It's a dish that was born out of rationing and the Brits were very good at making meals stretch during those lean times, my mother tells of eating bread and dripping, dripping is the fat from the roasted meat. As a result of rationing, a thrifty attitude towards cooking has always been a part of the british culture, I would hear this phrase a lot at meal times 'waste not want not' food was never thrown away if one could make something of it the next day. I am glad I grew up in a time and place where meals were cooked at home and people sat around the table to eat.....with a knife and fork. Of course by the time I went off to college there were a smattering of Wimpy Burger Bars and Pizzalands, which were mildly appealing, but they were lightweight fast food joints and not a major presence on 'Main Street'. Today? well that's another big fat story.

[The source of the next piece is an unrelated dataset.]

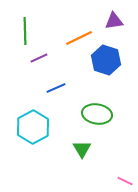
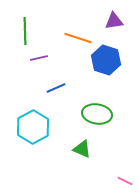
orange line: moved 1 px left; rotated 44 degrees clockwise
purple line: rotated 12 degrees clockwise
green triangle: rotated 36 degrees counterclockwise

As I mentioned in the previous post I made bubble and squeak to go with roasted cod, (thankfully we have friends here in Montauk eager to get up at the crack of dawn and go fishing....in March). The last time I made B+S was probably during my bedsit days in London, and believe me there was no fresh cod sitting atop! HP sauce more likely, served with some beans of the 57 variety, cooked on a stove operated on a meter which would always run out of money when the beans were still can-cold......we ate a lot of beans back then. Then there was the landlady with the liberally applied magenta lipstick, peering through a crack in the door.......spooky, but it was all good character building stuff - bedsit land on the Finchley road in the 80's!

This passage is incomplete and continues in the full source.